Justicia. Estar dispuestos continuamente a admitir que el otro es algo muy distinto de lo que leemos cuando él se halla delante (o cuando pensamos en él). O más bien, leer en él que ciertamente él es algo distinto, tal vez algo muy distinto de lo que leemos. Cada ser grita en silencio pidiendo ser leído de otra manera. (Weil, 1994, pág. 98)

La filosofía, más que cualquier otro conocimiento, penetra en los más diversos tipos de discursos y los somete a su mirada. Se lee filosóficamente el cine, el cómic, la literatura, los videojuegos, la mecánica cuántica. Nada escapa a su capacidad de someter a los saberes desde su perspectiva.

Sin embargo, el proceso inverso rara vez se da. Difícilmente se puede escapar de una lectura acerca de la validez y verdad del texto filosófico, esto es, de su capacidad de mostrar el mundo por lo que realmente es, en sus fundamentos. Este nivel de aproximación al texto filosófico es, desde luego, indispensable, aunque insuficiente.
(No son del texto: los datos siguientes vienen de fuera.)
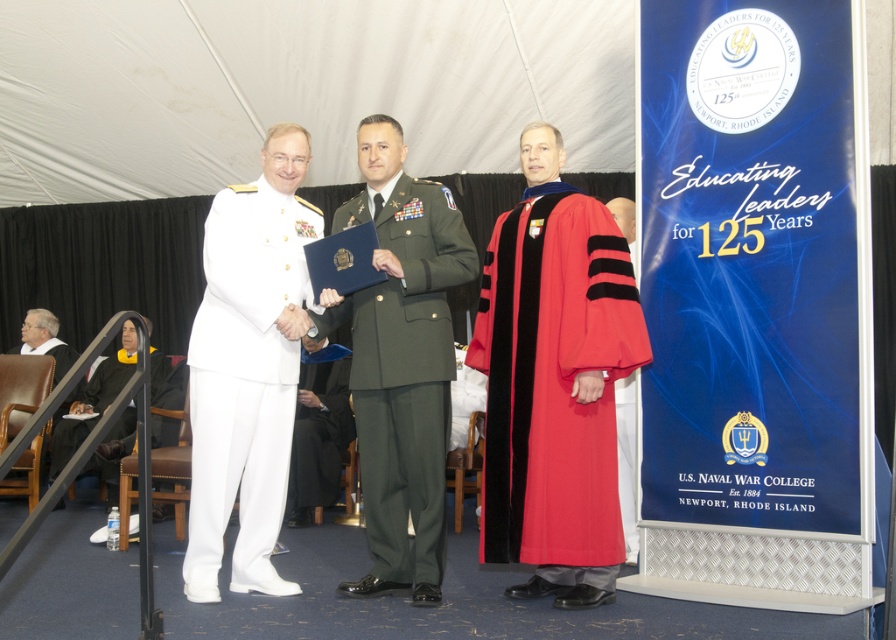 Image resolution: width=896 pixels, height=640 pixels. In order to click on green matte uniform at center in this screenshot , I will do point(406,378).

Which of these two, velvet red graduation gown at center or green matte uniform at center, stands shorter?

velvet red graduation gown at center is shorter.

Can you confirm if velvet red graduation gown at center is taller than green matte uniform at center?

No.

The image size is (896, 640). What are the coordinates of `velvet red graduation gown at center` in the screenshot? It's located at (554, 384).

The image size is (896, 640). Identify the location of velvet red graduation gown at center. (554, 384).

Does velvet red graduation gown at center have a lesser height compared to black fabric graduation gown at lower left?

No, velvet red graduation gown at center is not shorter than black fabric graduation gown at lower left.

From the picture: Who is shorter, velvet red graduation gown at center or black fabric graduation gown at lower left?

black fabric graduation gown at lower left

Image resolution: width=896 pixels, height=640 pixels. What are the coordinates of `velvet red graduation gown at center` in the screenshot? It's located at (554, 384). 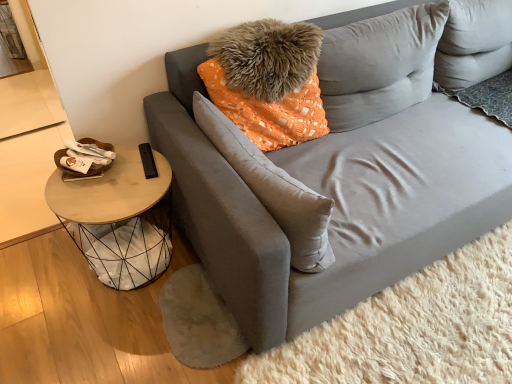 Find the location of a particular element. The height and width of the screenshot is (384, 512). vacant position to the left of woodenmaterial/texture side table at left is located at coordinates (42, 277). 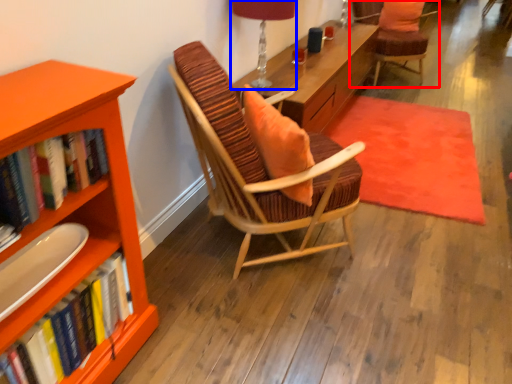 Question: Which object appears closest to the camera in this image, chair (highlighted by a red box) or table lamp (highlighted by a blue box)?

Choices:
 (A) chair
 (B) table lamp

Answer: (B) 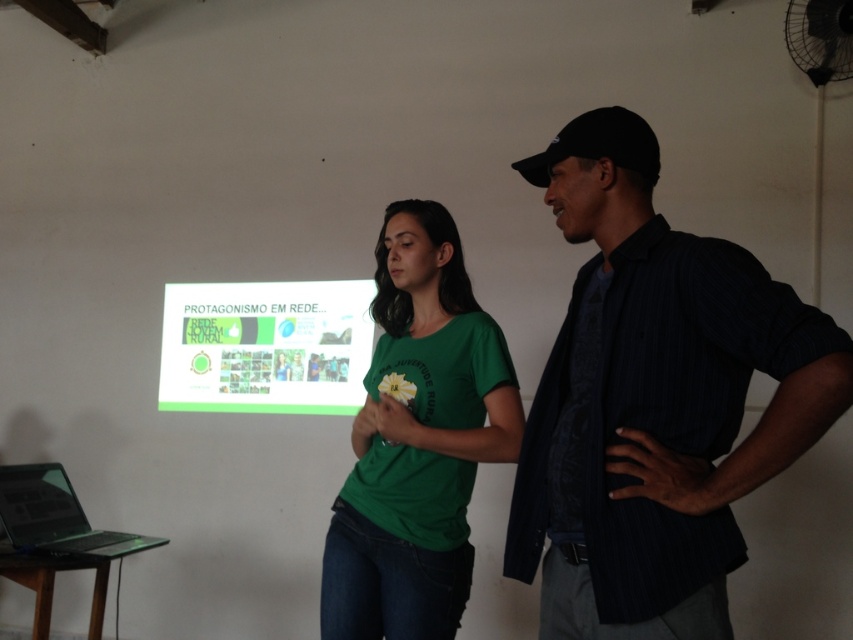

Muchas veces se tiene la impresión de que la obra filosófica que está en nuestras manos no transparenta el conjunto de significaciones que contiene y que, de alguna manera, goza en esconderse detrás de sus argucias argumentativas. Por esto, cuando sea necesario, habrá que hackear el texto y penetrar en sus códigos ocultos.

Habrá que utilizar una estrategia caníbal para hackear el texto y que el grito contenido se desprenda de la garganta ansiosa de decir aquello que no quiere decir. El discurso filosófico aparecerá en su verdadera dimensión y permitirá que lo entendamos a cabalidad, incluso en sus aspectos incongruentes o muy difíciles de ser aceptados. Es posible que en este proceso la nitidez de la pertenencia al campo filosófico se pierda y se vean aparecer otros registros inesperados.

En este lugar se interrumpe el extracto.